= TASK ITEM =
From the entries that follow, copy exactly the lines beginning at the line holding "You are a GUI" and continuing through the line holding "Scholars' Lab (382, 524)".

= RECORDS TO USE =
··········

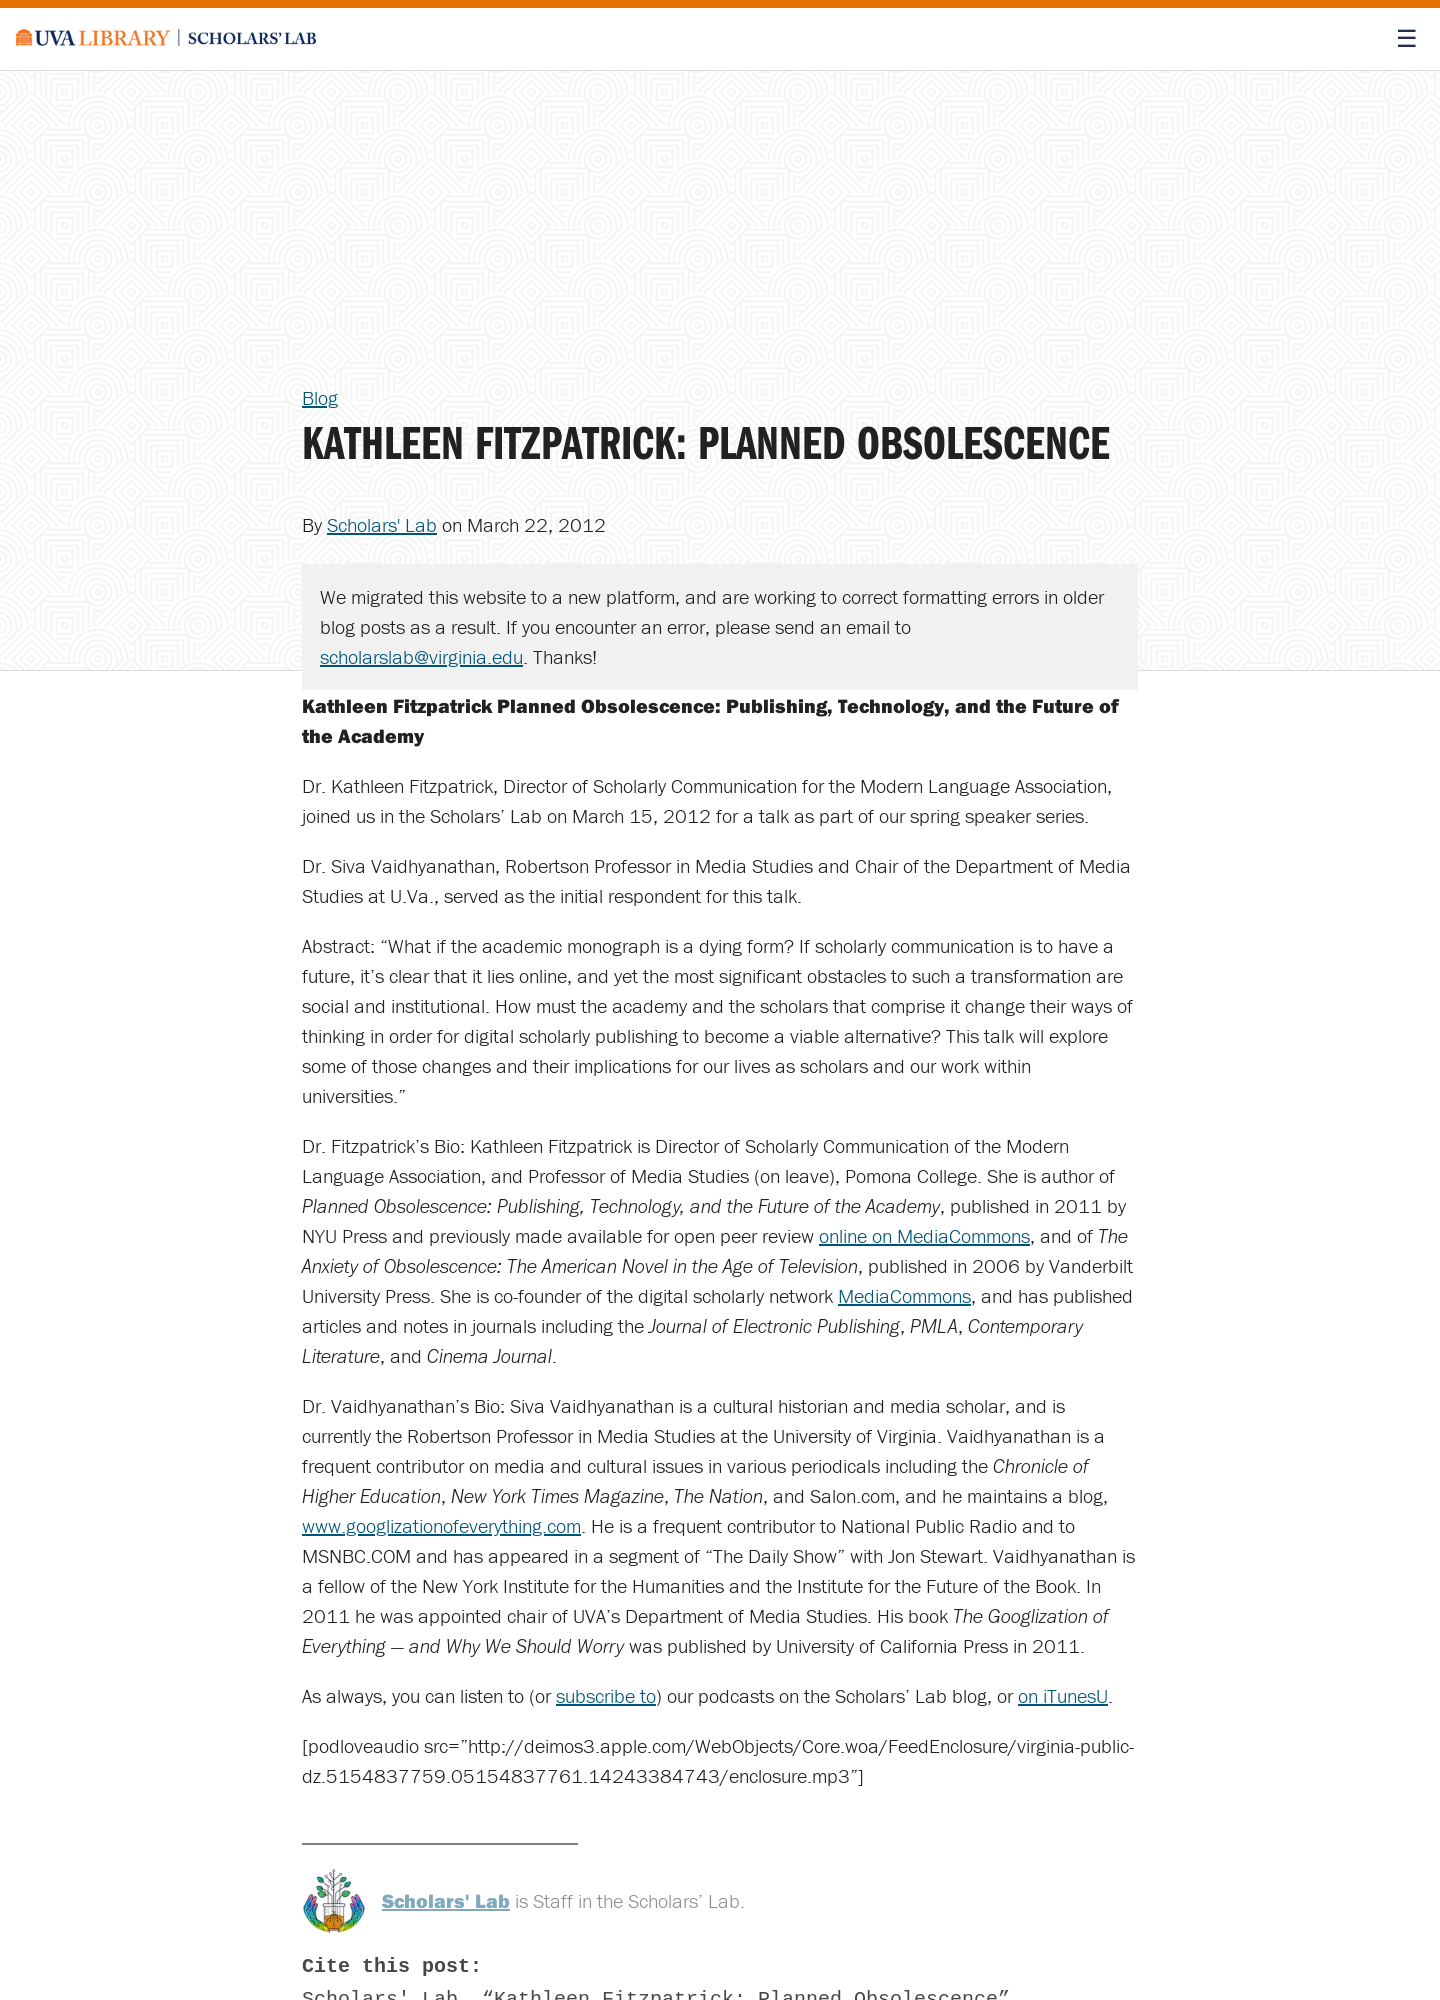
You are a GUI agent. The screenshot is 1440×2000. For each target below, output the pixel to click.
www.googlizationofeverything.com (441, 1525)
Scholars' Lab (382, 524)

··········

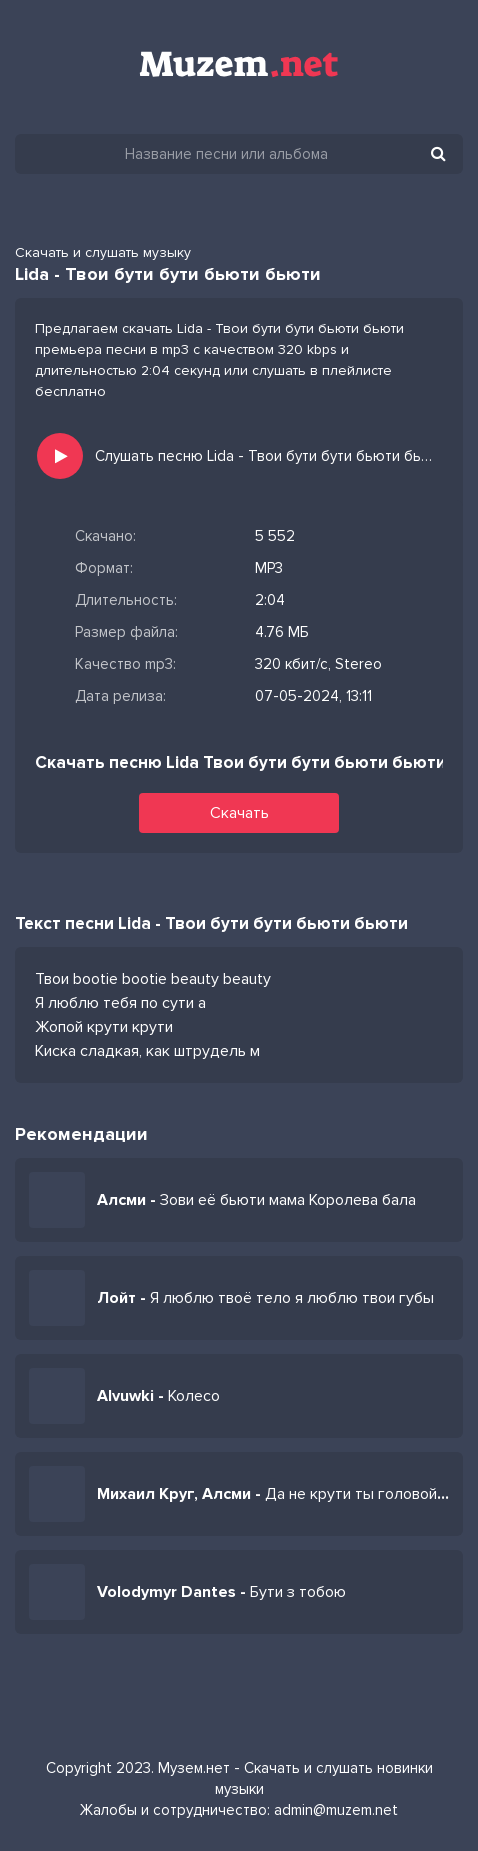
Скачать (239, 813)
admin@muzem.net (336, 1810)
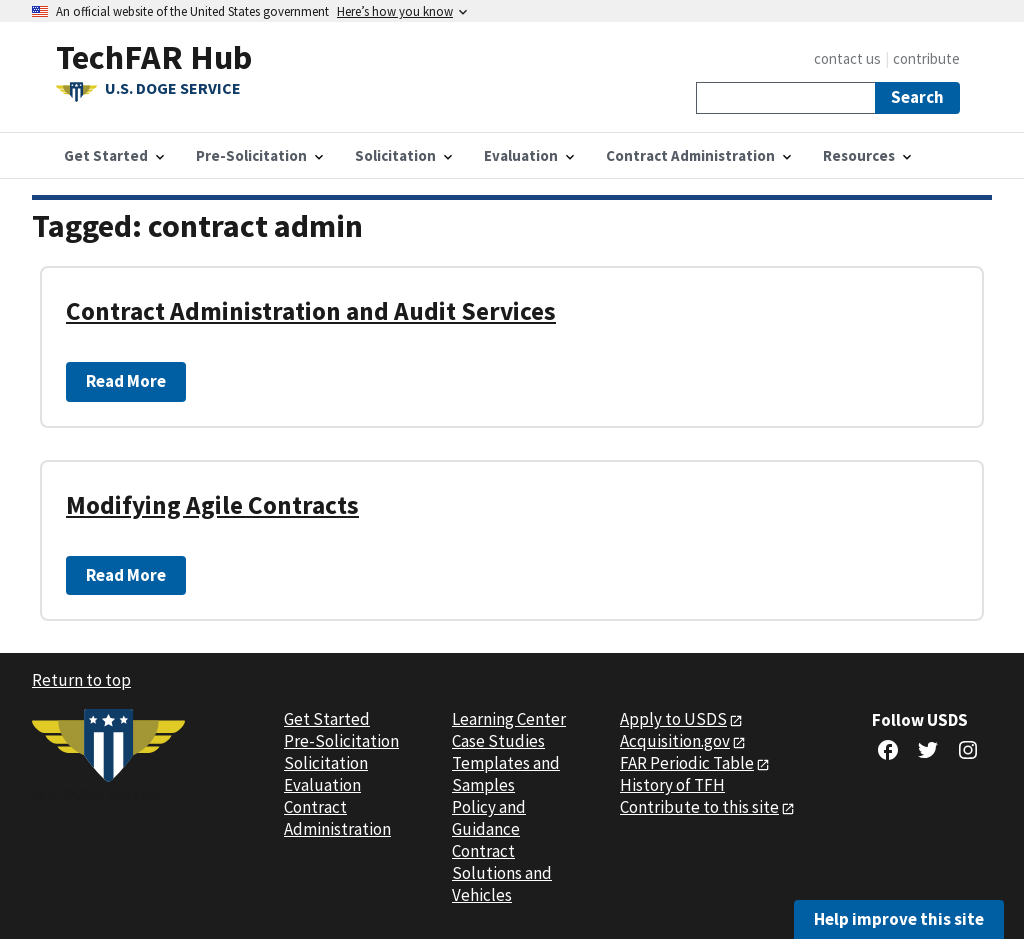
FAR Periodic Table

··········

= WORKED SOLUTION =
You are a GUI agent. The screenshot is 1440×2000. For each target below, output the pixel to click.
www.googlizationofeverything.com (441, 1525)
Scholars' Lab (382, 524)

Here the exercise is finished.